Élections en Turquie : "Le profil des candidats de l'opposition a changé la donne"
L'opposition est particulièrement mobilisée dans les élections organisées en Turquie dimanche, estime sur franceinfo le journaliste turc Emre Demir.
Bien que "favori de ces élections" présidentielle et législative organisées dimanche 24 juin, le président turc Erdogan fait face à une opposition euphorique, juge Emre Demir, journaliste turc du site d’information Kronos
franceinfo : Recep Tayyip Erdogan pourrait-il perdre le pouvoir en Turquie ?

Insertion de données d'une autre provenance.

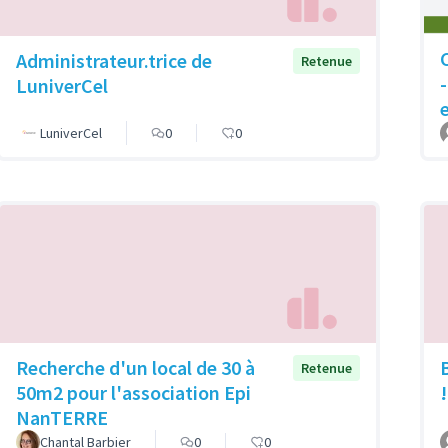
Administrateur.trice de
Retenue
-
LuniverCel
LuniverCel
0
0
Recherche d'un local de 30 à
Retenue
50m2 pour l'association Epi
!
NanTERRE
Chantal Barbier
0
0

Emre Demir : C'est lui qui a fixé les règles, qui a choisi les dates, sauf qu'il y a deux mois, tout le monde était sûr qu'Erdogan allait l'emporter, et aujourd'hui, il est vrai que le profil des candidats de l'opposition, surtout Muharrem Ince, le candidat laïc, ou le nationaliste Meral Aksener, a changé la donne de l'élection. Il y a, effectivement, au sein de l'opposition, une mobilisation qui est beaucoup plus forte, si on compare, par exemple, au référendum constitutionnel de l'année dernière. Il y avait une atmosphère de peur, après la tentative de coup d'État. Aujourd'hui, elle n'existe plus. Il y a une sorte d'euphorie, même au sein de l'opposition. De toute façon, les opposants sont sûrs d'eux-mêmes. On va voir quels sont les résultats.
La situation économique, les prix qui flambent, l'inflation à 12% fragilisent la situation de Recep Tayyip Erdogan…
Effectivement. La Turquie risque une phase de dépression économique assez importante dans les prochains mois. C'était d'ailleurs l'une des principales raisons de ces élections anticipées : Erdogan voulait éviter cette dépression économique avant les élections, il voulait régler ce problème. Aujourd'hui, il paye très cher cette élection. C'est effectivement peut-être la raison principale qui explique cette mobilisation autour de l'opposition. La vie est très chère en Turquie, surtout le secteur de l'alimentation, qui a été fortement touché par cette crise et cela joue en faveur de l'opposition.
Quelle frange de la population est séduite par Recep Tayyip Erdogan, âgé de 64 ans ? La plus conservatrice ?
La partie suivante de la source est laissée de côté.